The letter, dated May 17, is what the members of the Save the VA committee had hoped for following the group’s May 6 meeting in Washington, D.C. with staff members from the VA.
The letter in its entirety is included with this story. It includes the signatures of S.D. Senators Tim Johnson and John Thune, S.D. Representative Kristi Noem, as well as Wyoming Senators Mike Enzi and John Barraso, Wyoming Representative Cynthia Lummis and Nebraska Representative Adrian Smith.
In December of 2011, the BHHCS proposed to construct a new Community Based Outpatient Clinic (CBOC) in Hot Springs, while at the same time closing the medical center there.
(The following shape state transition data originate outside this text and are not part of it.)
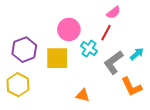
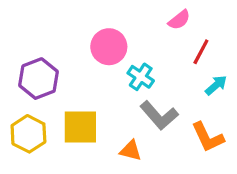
red line: (106, 33) -> (201, 52), moved
yellow square: (57, 58) -> (80, 127), moved
gray L-shape: (113, 62) -> (159, 115), moved, turned -95

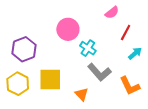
orange triangle: (131, 151) -> (82, 94), turned 32

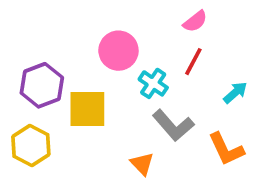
red line: (126, 32) -> (193, 62), moved
yellow square: (50, 80) -> (87, 109), moved

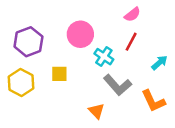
purple hexagon: (42, 85) -> (28, 42), moved
yellow square: (87, 109) -> (59, 74), size x0.6
yellow hexagon: (31, 146) -> (21, 82), moved

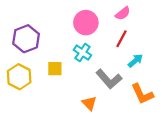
pink circle: (80, 34) -> (86, 23), moved
cyan cross: (104, 57) -> (82, 53), moved
cyan arrow: (160, 63) -> (135, 61), moved

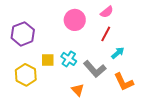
cyan cross: (82, 53) -> (69, 59), moved
yellow hexagon: (19, 77) -> (26, 75), moved

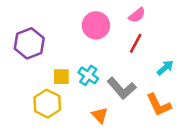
cyan arrow: (118, 53) -> (165, 68), moved
yellow hexagon: (26, 75) -> (47, 104), moved

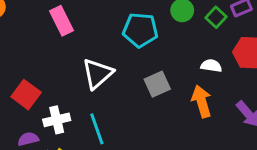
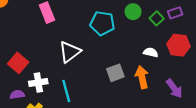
gray square: (157, 84) -> (115, 73), moved

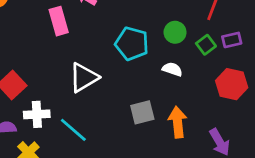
white semicircle: (151, 52) -> (172, 69), moved
cyan line: (66, 91) -> (73, 130), turned -40

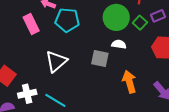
green circle: (175, 32) -> (116, 17), size x1.6
cyan pentagon: (132, 44) -> (67, 20), moved
gray square: (142, 112) -> (100, 59), moved, turned 36

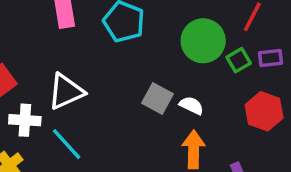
white semicircle: (119, 44) -> (191, 105), moved
white triangle: (56, 61) -> (66, 91), moved

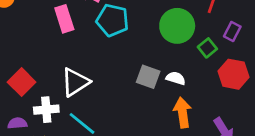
purple rectangle: (270, 58) -> (232, 31), turned -48
green square: (239, 60) -> (207, 48), moved

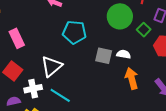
pink rectangle: (64, 19) -> (17, 38), moved
cyan pentagon: (112, 20) -> (74, 32), moved

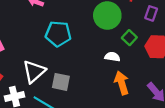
green square: (144, 30) -> (129, 38), moved
gray square: (104, 56) -> (61, 82), moved

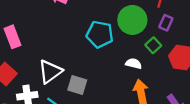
purple rectangle: (151, 13) -> (166, 23), moved
cyan pentagon: (58, 34) -> (100, 34), moved

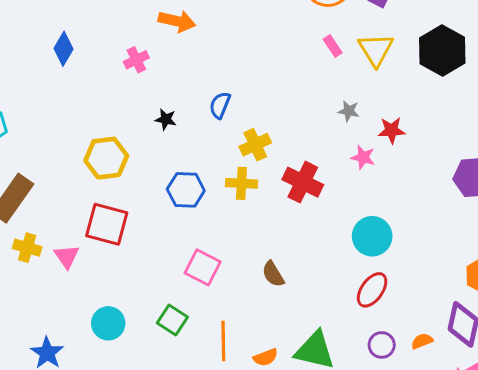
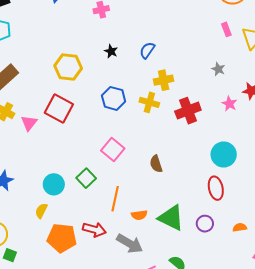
gray star: (349, 111) -> (218, 69), moved
red cross: (303, 182) -> (188, 111), turned 30
red ellipse: (372, 290) -> (216, 188), turned -60
cyan circle: (108, 323) -> (54, 184), moved
purple circle: (382, 345) -> (205, 224), moved

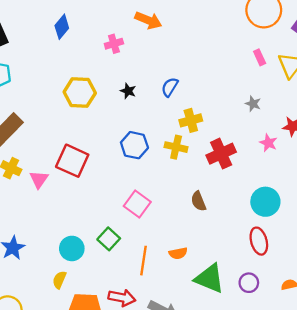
yellow hexagon: (68, 67) -> (80, 92), moved
brown semicircle: (156, 164) -> (198, 201), moved
orange semicircle: (139, 215) -> (178, 253), moved

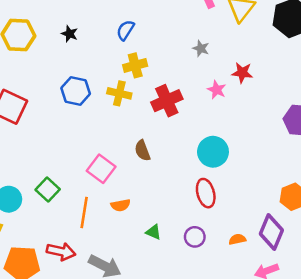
blue semicircle: (170, 87) -> (125, 30), moved
pink square: (137, 204) -> (101, 169), moved
green triangle: (210, 278) -> (153, 232), size x0.5

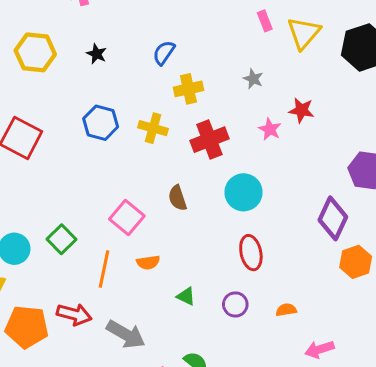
yellow cross: (135, 65) -> (188, 89), moved
cyan circle: (213, 152) -> (244, 192), moved
purple diamond: (271, 232) -> (333, 218), moved

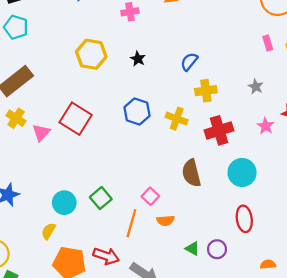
brown semicircle: (177, 198) -> (191, 173), size x1.4
pink square: (127, 218) -> (150, 196), moved, size x0.7
purple circle: (235, 304) -> (217, 249), moved

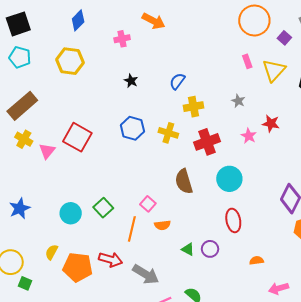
yellow hexagon: (91, 54) -> (70, 61), moved
yellow semicircle: (48, 231) -> (52, 252), moved

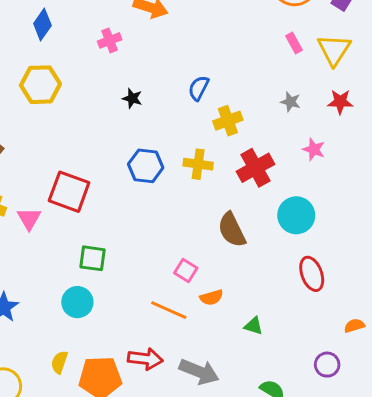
red star: (271, 124) -> (340, 102), moved
green square: (103, 208) -> (93, 258), moved, turned -30
orange line: (132, 229) -> (169, 310), turned -70
purple circle: (210, 249) -> (327, 365), moved

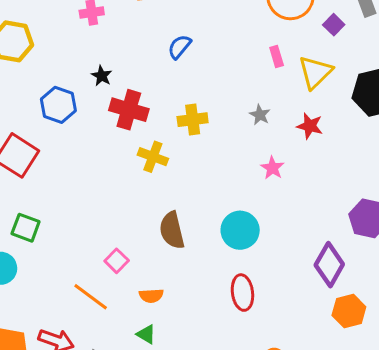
blue semicircle: (199, 88) -> (180, 47), moved
blue hexagon: (146, 166) -> (58, 105), moved
red cross: (255, 168) -> (129, 110), moved, turned 33
orange semicircle: (211, 297) -> (151, 296), moved
green triangle: (253, 326) -> (146, 334), moved

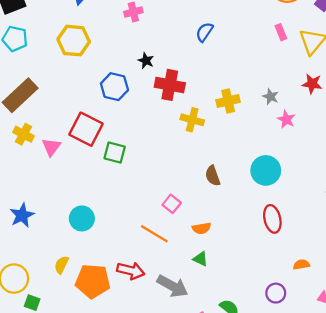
gray star: (260, 115) -> (271, 97), moved
yellow cross: (193, 120) -> (228, 101), moved
green square: (26, 228) -> (115, 153), moved
brown semicircle: (172, 230) -> (213, 176), size x0.7

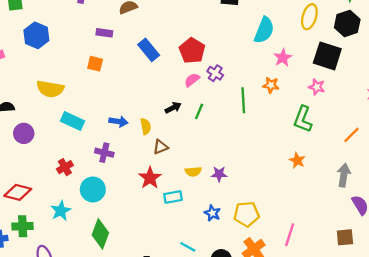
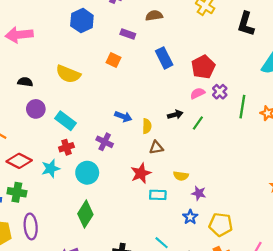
blue hexagon: (36, 35) -> (82, 21), moved
green line: (243, 100) -> (242, 107), moved
cyan rectangle: (73, 121) -> (66, 121), moved
purple star: (219, 174) -> (199, 193), moved
cyan star: (61, 211) -> (51, 169), moved

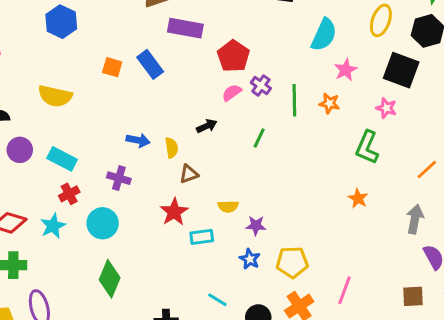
purple rectangle: (128, 34) -> (185, 28), moved, size x1.6
blue rectangle: (164, 58) -> (150, 64), moved
green line: (198, 123) -> (259, 138), moved

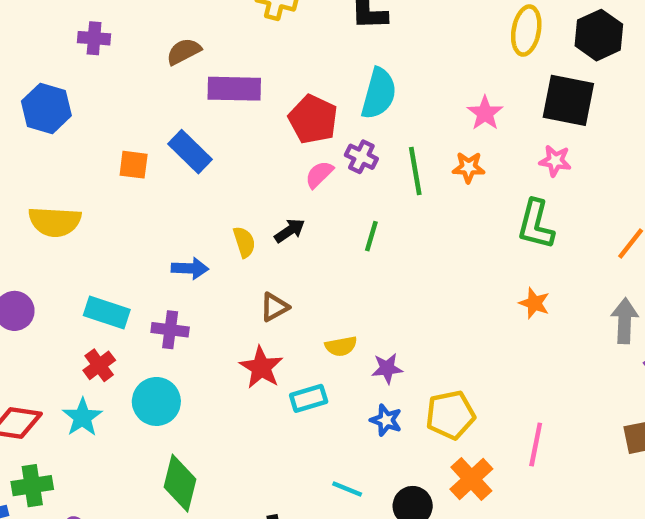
cyan semicircle: (324, 35) -> (379, 93), moved
yellow semicircle: (172, 148) -> (244, 242), moved
cyan rectangle: (62, 159) -> (107, 312), moved

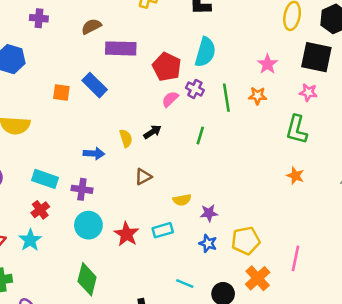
red star: (261, 367) -> (127, 234), moved
cyan circle: (156, 401) -> (88, 225), moved

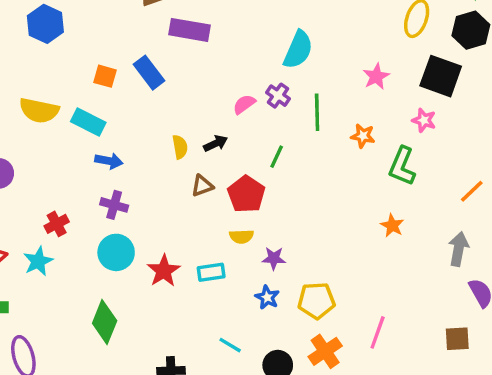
red pentagon: (167, 67) -> (246, 194), moved
orange star: (258, 96) -> (363, 136), moved
blue arrow: (94, 153) -> (109, 161), moved
brown triangle: (143, 177) -> (202, 186), moved
cyan rectangle: (45, 179) -> (88, 122), moved

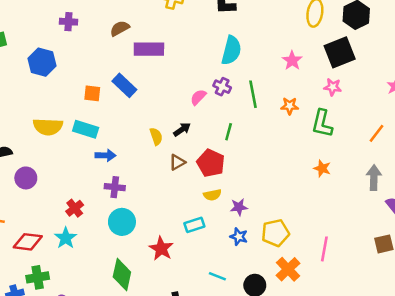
black square: (441, 76) -> (340, 52), turned -32
red star: (164, 271) -> (161, 249), moved

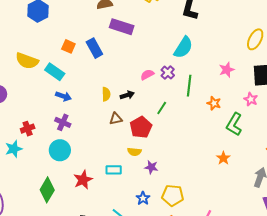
blue star: (239, 237) -> (143, 198), moved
Also included in the proposal was the construction of a 100-bed PTSD treatment center in Rapid City, and closing the remaining buildings on the Hot Springs Campus, including the Domiciliary, where PTSD and substance abuse patients receive treatment.
“I don’t think I could have asked for more than we received (in this letter),” said Don Ackerman, a Save the VA committee member. “The public needs to realize how many lies the VA local leadership has printed in the last year.”
“I think that it is really good; it’s exactly what we needed from the congressionals,” said committee member Amanda Campbell. “This letter speaks volumes; it’s wonderful.”
The congressionals’ letter also called into question the continued discrepancy surrounding the number of veterans served in Hot Springs, particularly those residing on the Pine Ridge Indian Reservation.
According to the letter, tribal veterans have stated that they would be less likely to travel the additional distance to Rapid City. During the May 6 meeting, the VA acknowledged an additional 7,000 veterans in western Nebraska, which would receive treatment in Hot Springs; veterans that were not counted previously.
“I believe that we made a substantial impression on the congressional staff members in attendance at the May 6 meeting,” said Dr. Rich Gross, another Save the VA committee member. “Their reference to the specialized treatment facility in Texas I think really magnifies the belief that they – the VA - needs to think ‘out of the box’ when it comes to veterans and treating their health care needs.”
Gross said at the May 6 meeting, a specialized program at Brooke Army Medical Center in San Antonio was highlighted as an example of a program that has proven successful for the treatment of amputees.
The Save the VA proposal, released last June, calls for a national PTSD treatment center for veterans in Hot Springs, and included the creation of a veteran-owned, veteran-managed business, an idea not overlooked by the representatives.
“We request that the VA seriously consider the Save the VA’s proposal to build an integrated veterans support community that is centered on a national PTSD and substance abuse program, as well as a Compensated Work Therapy program in Hot Springs,” the letter states.
Additionally, the letter also reflects the representatives’ belief that “data highlights a systematic dismantling of the Hot Springs campus,” and adds that in the light of discrepancies in data that the VA used to formulate its proposal, “we would like to request that the VA make efforts to return the Hot Springs campus to its former levels of operations and staff before conducting a five-year review to gather new data.”
“This letter is a solid wrap-up to our May 6 meeting,” Campbell said. “There was so much data discussed and this is an outstanding summary. I think this very similar to what we would have written ourselves. Don’t know that we could have asked for a stronger letter of support.”
“Our job now is to make it uncomfortable for the VA to not listen to the strong suggestion that was delivered by the Congressionals,” Ackerman said.
“We have been fighting this fight for a year and a half – it’s time to move forward on this,” Gross added. “I hope that a response from Sec. Shinseki and the VA comes sooner rather than later.”